Directions for this task: The entries are to be returned exactly, with images left out.

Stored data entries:
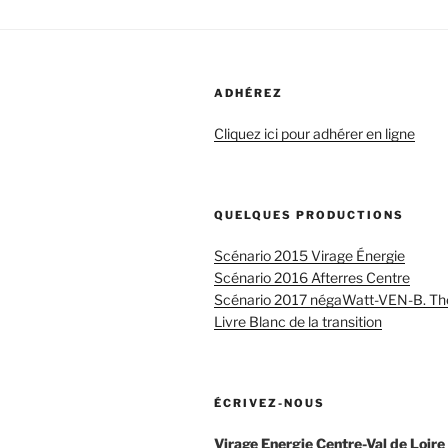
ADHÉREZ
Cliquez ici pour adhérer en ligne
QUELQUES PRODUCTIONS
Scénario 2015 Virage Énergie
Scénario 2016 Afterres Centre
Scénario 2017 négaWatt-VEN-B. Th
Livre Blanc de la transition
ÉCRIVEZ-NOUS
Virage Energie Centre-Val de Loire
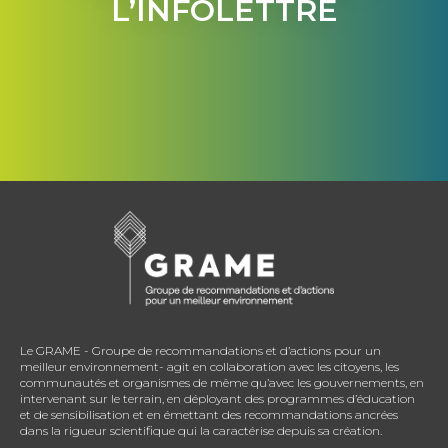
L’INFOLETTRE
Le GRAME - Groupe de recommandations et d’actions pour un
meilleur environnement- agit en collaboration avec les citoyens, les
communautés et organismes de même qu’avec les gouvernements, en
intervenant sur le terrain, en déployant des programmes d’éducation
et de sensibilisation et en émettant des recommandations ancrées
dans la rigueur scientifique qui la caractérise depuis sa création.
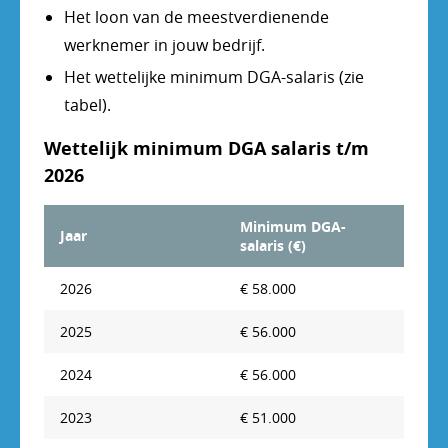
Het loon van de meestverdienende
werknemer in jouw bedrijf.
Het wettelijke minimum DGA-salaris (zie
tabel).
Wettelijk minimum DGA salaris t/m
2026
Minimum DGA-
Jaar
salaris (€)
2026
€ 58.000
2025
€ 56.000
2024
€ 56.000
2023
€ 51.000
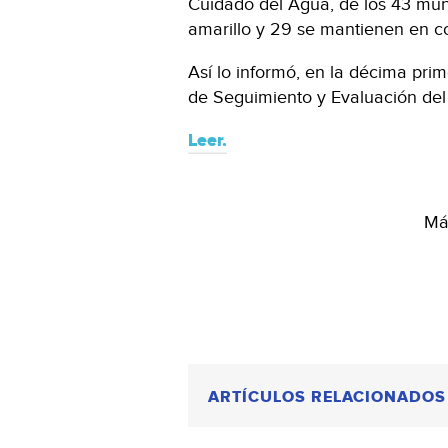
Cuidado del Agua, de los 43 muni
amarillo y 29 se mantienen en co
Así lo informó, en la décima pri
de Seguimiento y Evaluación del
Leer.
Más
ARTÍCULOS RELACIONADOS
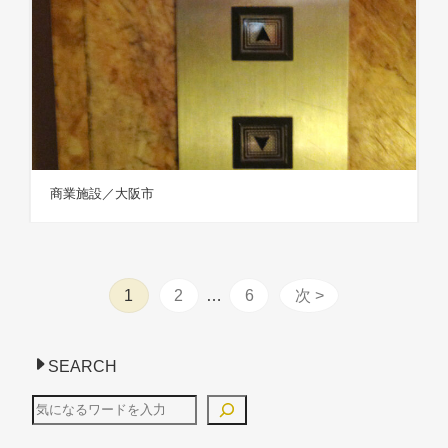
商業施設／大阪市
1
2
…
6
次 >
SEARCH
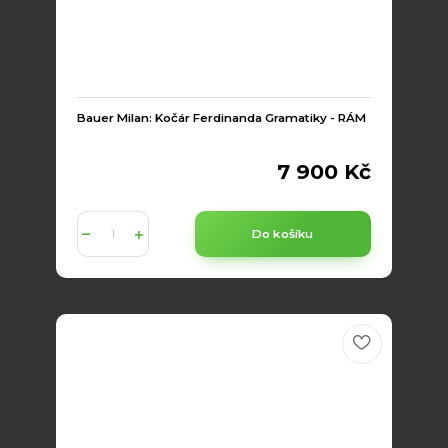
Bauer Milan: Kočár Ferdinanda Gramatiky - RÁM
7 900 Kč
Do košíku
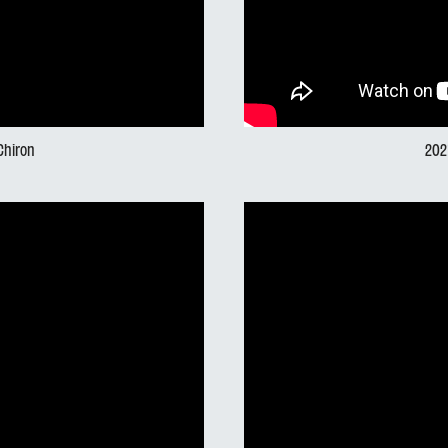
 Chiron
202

Response below:
ADHÉREZ
Cliquez ici pour adhérer en ligne
QUELQUES PRODUCTIONS
Scénario 2015 Virage Énergie
Scénario 2016 Afterres Centre
Scénario 2017 négaWatt-VEN-B. Th
Livre Blanc de la transition
ÉCRIVEZ-NOUS
Virage Energie Centre-Val de Loire
L’INFOLETTRE
Le GRAME - Groupe de recommandations et d’actions pour un
meilleur environnement- agit en collaboration avec les citoyens, les
communautés et organismes de même qu’avec les gouvernements, en
intervenant sur le terrain, en déployant des programmes d’éducation
et de sensibilisation et en émettant des recommandations ancrées
dans la rigueur scientifique qui la caractérise depuis sa création.
Het loon van de meestverdienende
werknemer in jouw bedrijf.
Het wettelijke minimum DGA-salaris (zie
tabel).
Wettelijk minimum DGA salaris t/m
2026
Minimum DGA-
Jaar
salaris (€)
2026
€ 58.000
2025
€ 56.000
2024
€ 56.000
2023
€ 51.000
Cuidado del Agua, de los 43 muni
amarillo y 29 se mantienen en co
Así lo informó, en la décima pri
de Seguimiento y Evaluación del
Leer.
Más
ARTÍCULOS RELACIONADOS
商業施設／大阪市
1
2
…
6
次 >
SEARCH
Bauer Milan: Kočár Ferdinanda Gramatiky - RÁM
7 900 Kč
Do košíku
 Chiron
202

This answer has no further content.